What is the role of the i in the propagator of Feynman rules?

[NanakiXIII]

I'm probably missing something small but I haven't been able to figure this out. In the Feynman rules (for a scalar field that obeys the Klein-Gordon equation), you write a propagator for internal lines as

$$\frac{i}{k^2 - m^2 + i \epsilon}.$$

The propagator integrand is originally

$$\frac{e^{i k (x-y)}}{k^2 - m^2 + i \epsilon}.$$

Since we're dealing with an internal line, both exponentials, in $x$ and $y$, are integrated out to delta functions, leaving you with

$$\frac{1}{k^2 - m^2 + i \epsilon}.$$

That I see, but where does the $i$ in the numerator of the first expression above come from?

 

[vanhees71]

This factor i comes from the i in the path-integral formula for the generating functional for (connected Green's functions), $$W[J]=\ln Z[J]$$ with

$$Z[J]=\int \mathcal{D} \phi \exp[\mathrm{i} \int_{\mathbb{R}^4} \mathrm{d}^4 x [\mathcal{L}(\phi,\partial \phi)+J \phi]].$$

 

[NanakiXIII]

Ah, I think I got it.

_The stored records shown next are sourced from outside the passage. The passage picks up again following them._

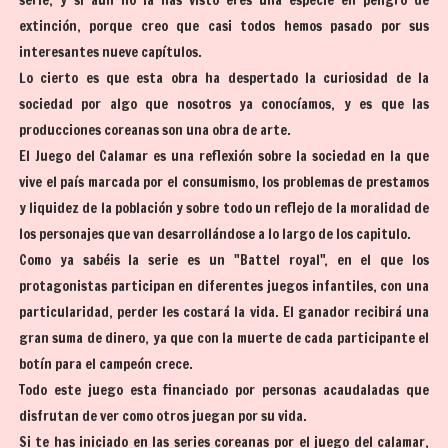
serie, y si aun no la has visto eres una especie en peligro de
extinción, porque creo que casi todos hemos pasado por sus
interesantes nueve capítulos.
Lo cierto es que esta obra ha despertado la curiosidad de la
sociedad por algo que nosotros ya conocíamos, y es que las
producciones coreanas son una obra de arte.
El Juego del Calamar es una reflexión sobre la sociedad en la que
vive el país marcada por el consumismo, los problemas de prestamos
y liquidez de la población y sobre todo un reflejo de la moralidad de
los personajes que van desarrollándose a lo largo de los capitulo.
Como ya sabéis la serie es un "Battel royal", en el que los
protagonistas participan en diferentes juegos infantiles, con una
particularidad, perder les costará la vida. El ganador recibirá una
gran suma de dinero, ya que con la muerte de cada participante el
botín para el campeón crece.
Todo este juego esta financiado por personas acaudaladas que
disfrutan de ver como otros juegan por su vida.
Si te has iniciado en las series coreanas por el juego del calamar,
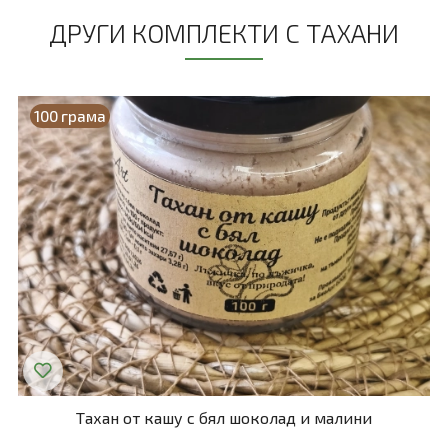
ДРУГИ КОМПЛЕКТИ С ТАХАНИ
100 грама
Тахан от кашу с бял шоколад и малини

I had ignored the factor $i$ when I wrote things down as Wick contractions. Thanks.

 

[LAHLH]

Chapter 10 of Srednicki is a good way to see the Feynman rules emerge, including this factor of i.

 

[NanakiXIII]

He seems to adopt quite a different approach than the author of the book I'm using. I may have a look at that later. Thanks for the tip.